### What is being asked:
Below are the records; give again exactly the line with "Gesundheitsprogramme", the line with "Sonstige diverse Leistungen", and each line that lies between them, and nothing besides.

Start of Data

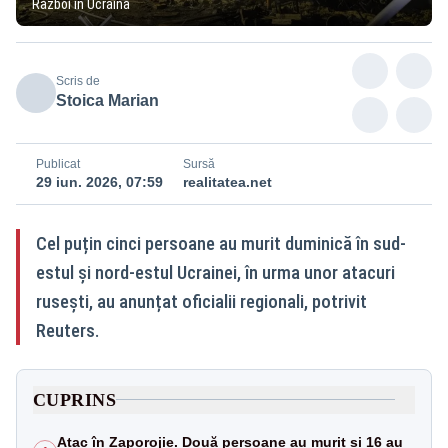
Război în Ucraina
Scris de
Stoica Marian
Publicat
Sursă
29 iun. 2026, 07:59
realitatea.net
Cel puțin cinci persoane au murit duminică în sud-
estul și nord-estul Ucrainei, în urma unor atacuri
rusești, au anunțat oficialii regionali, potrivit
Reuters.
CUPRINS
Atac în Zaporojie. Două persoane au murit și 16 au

End of Data
Start of Data

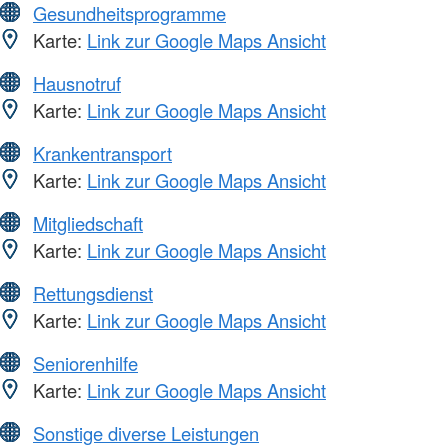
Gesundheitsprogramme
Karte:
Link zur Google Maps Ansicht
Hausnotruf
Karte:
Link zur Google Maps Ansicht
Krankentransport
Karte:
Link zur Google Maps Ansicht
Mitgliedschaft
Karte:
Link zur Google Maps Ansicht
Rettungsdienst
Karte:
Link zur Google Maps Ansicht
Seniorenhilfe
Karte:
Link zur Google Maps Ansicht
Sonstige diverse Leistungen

End of Data
Start of Data

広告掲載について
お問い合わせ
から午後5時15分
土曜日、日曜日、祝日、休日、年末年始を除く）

End of Data

### Result for this exercise:
Gesundheitsprogramme
Karte:
Link zur Google Maps Ansicht
Hausnotruf
Karte:
Link zur Google Maps Ansicht
Krankentransport
Karte:
Link zur Google Maps Ansicht
Mitgliedschaft
Karte:
Link zur Google Maps Ansicht
Rettungsdienst
Karte:
Link zur Google Maps Ansicht
Seniorenhilfe
Karte:
Link zur Google Maps Ansicht
Sonstige diverse Leistungen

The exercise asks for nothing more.